On the basis of these facts, Pinellas County Judge George Greer found that it was Terri's wish to be starved to death. She requires no life support; all she needs is food and water. If being (a) on a liquid diet, and (b) unresponsive to one's estranged husband are now considered grounds for a woman's execution, wait until this news hits Beverly Hills!

04/01/2005

So What Would You Do?

An excellent, thought-provoking piece by Therese over at Exultet:

Living next door to the Schiavos

What if you lived next door to Michael Schiavo and his household? Would you let your children play with his children? Would you speak to him? The mother of his children? Would you hire him? Would you do business with whoever employs him?

What are the charitable actions, the merciful attitudes, to pursue in living next door to a man whose heart is filled with such anger and evil? Do we shake his dust off our shoes, put him out from among us? Or do we extend our hand?

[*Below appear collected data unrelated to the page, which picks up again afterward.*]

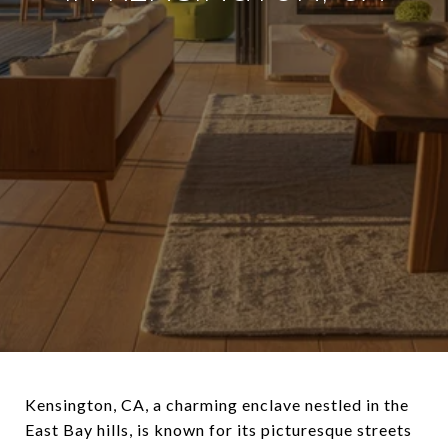
Kensington, CA, a charming enclave nestled in the
East Bay hills, is known for its picturesque streets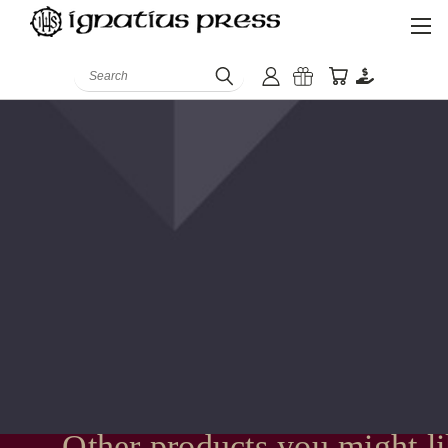
Search
Other products you might l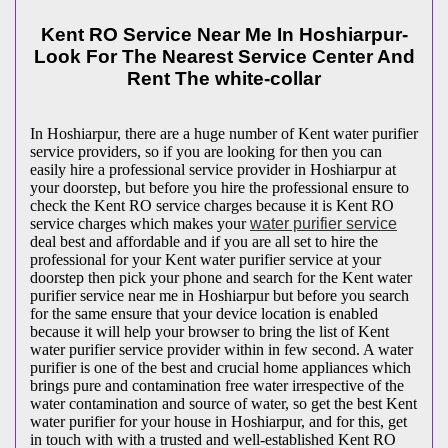
Kent RO Service Near Me In Hoshiarpur-
Look For The Nearest Service Center And
Rent The white-collar
In Hoshiarpur, there are a huge number of Kent water purifier
service providers, so if you are looking for then you can
easily hire a professional service provider in Hoshiarpur at
your doorstep, but before you hire the professional ensure to
check the Kent RO service charges because it is Kent RO
service charges which makes your
water purifier service
deal best and affordable and if you are all set to hire the
professional for your Kent water purifier service at your
doorstep then pick your phone and search for the Kent water
purifier service near me in Hoshiarpur but before you search
for the same ensure that your device location is enabled
because it will help your browser to bring the list of Kent
water purifier service provider within in few second. A water
purifier is one of the best and crucial home appliances which
brings pure and contamination free water irrespective of the
water contamination and source of water, so get the best Kent
water purifier for your house in Hoshiarpur, and for this, get
in touch with with a trusted and well-established Kent RO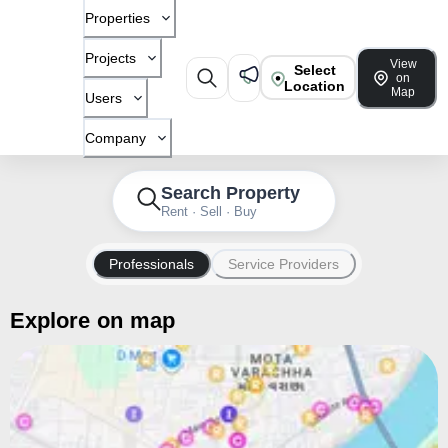
Properties
Projects
View
Select
on
Location
Map
Users
Company
Search Property
Rent · Sell · Buy
Professionals
Service Providers
Explore on map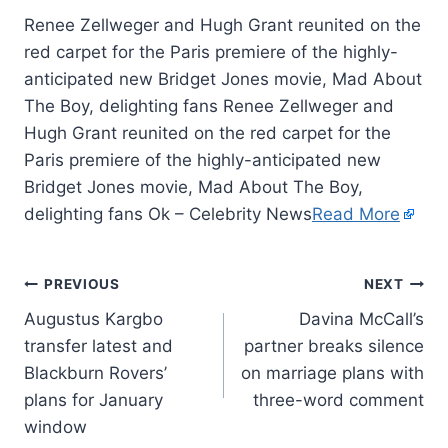
Renee Zellweger and Hugh Grant reunited on the
red carpet for the Paris premiere of the highly-
anticipated new Bridget Jones movie, Mad About
The Boy, delighting fans Renee Zellweger and
Hugh Grant reunited on the red carpet for the
Paris premiere of the highly-anticipated new
Bridget Jones movie, Mad About The Boy,
delighting fans Ok – Celebrity News
Read More
PREVIOUS
NEXT
Augustus Kargbo
Davina McCall’s
transfer latest and
partner breaks silence
Blackburn Rovers’
on marriage plans with
plans for January
three-word comment
window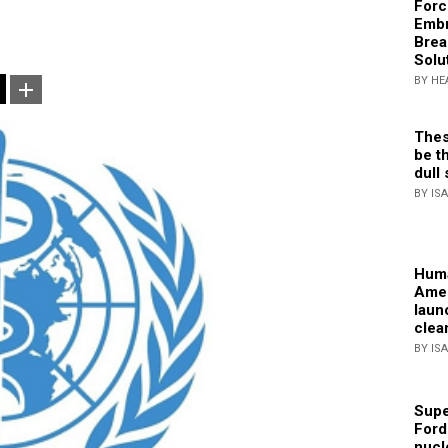
Forc
Embr
Brea
Solu
BY HE
Thes
be th
dull 
BY IS
Huma
Amer
laun
clea
BY IS
Supe
Ford
nucl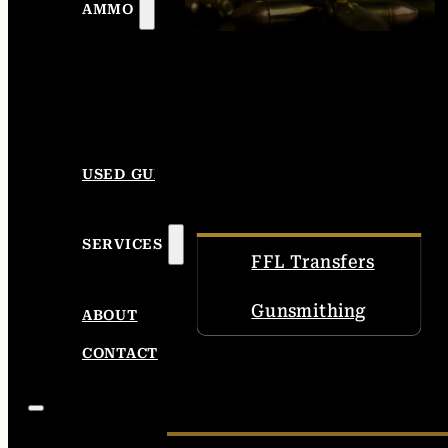
AMMO
USED GUNS
SERVICES
FFL Transfers
Gunsmithing
ABOUT
CONTACT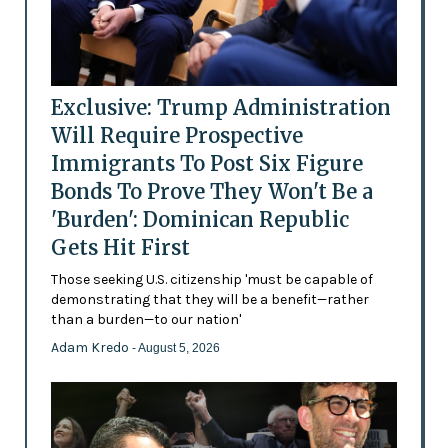
Exclusive: Trump Administration
Will Require Prospective
Immigrants To Post Six Figure
Bonds To Prove They Won't Be a
'Burden': Dominican Republic
Gets Hit First
Those seeking U.S. citizenship 'must be capable of
demonstrating that they will be a benefit—rather
than a burden—to our nation'
Adam Kredo
- August 5, 2026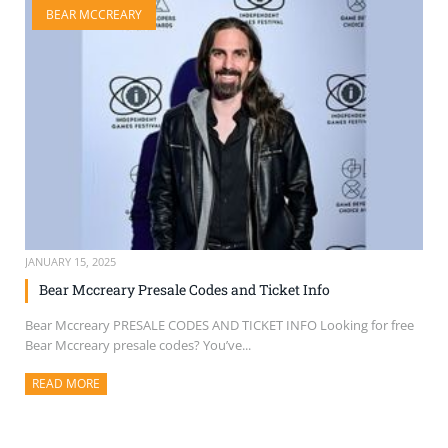
BEAR MCCREARY
SELL TICKETS
BUY TICKETS
JANUARY 15, 2025
Bear Mccreary Presale Codes and Ticket Info
Bear Mccreary PRESALE CODES AND TICKET INFO Looking for free
Bear Mccreary presale codes? You’ve...
READ MORE
ABOUT THIS ARTICLE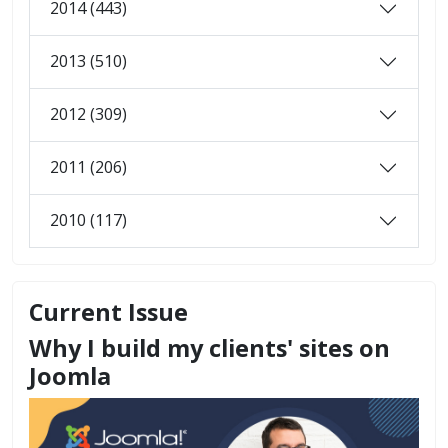
2014 (443)
2013 (510)
2012 (309)
2011 (206)
2010 (117)
Current Issue
Why I build my clients' sites on
Joomla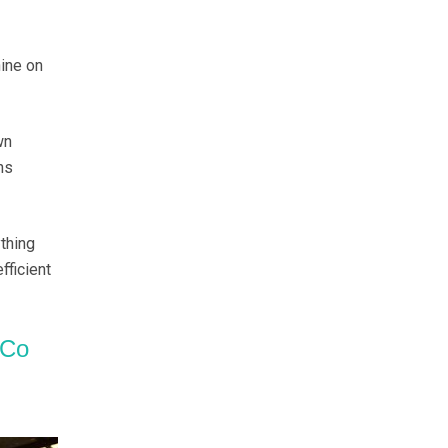
ine on
wn
ns
thing
fficient
 Co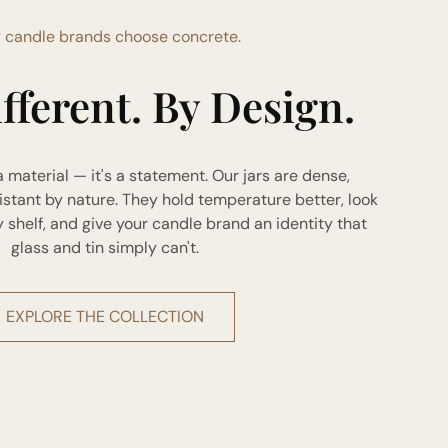
 candle brands choose concrete.
ifferent. By Design.
a material — it's a statement. Our jars are dense,
istant by nature. They hold temperature better, look
helf, and give your candle brand an identity that
glass and tin simply can't.
EXPLORE THE COLLECTION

This is a dramatic example, but I'm sure you found out, as I have, how many hearts around you harbor cruelty and disdain for life, expressed in mean and callous water cooler conversations and dinner table discussions. Our response to them is, in a way, a proportional one to actually living next door to Terri's murderer.

03/31/2005

Next Time It Will Be Easier

From National Review:

Why not kill Mrs. Schiavo quickly and efficiently, by depriving her of air to breathe? In principle, that would have been no different from denying her the other basic necessities of life. Why not give her a lethal injection? The law would not have allowed those methods; but the reason nobody advocated them was that they would have been too obviously murder. So the court-ordered killing was carried out slowly, incrementally, over days and weeks, with soft music, stuffed animals, and euphonious slogans about choice and dignity and radiance. By the time it ended, no one really remembered how many days and hours it had gone on. The nation accepted it, national polls supported it, and we all moved on to other things.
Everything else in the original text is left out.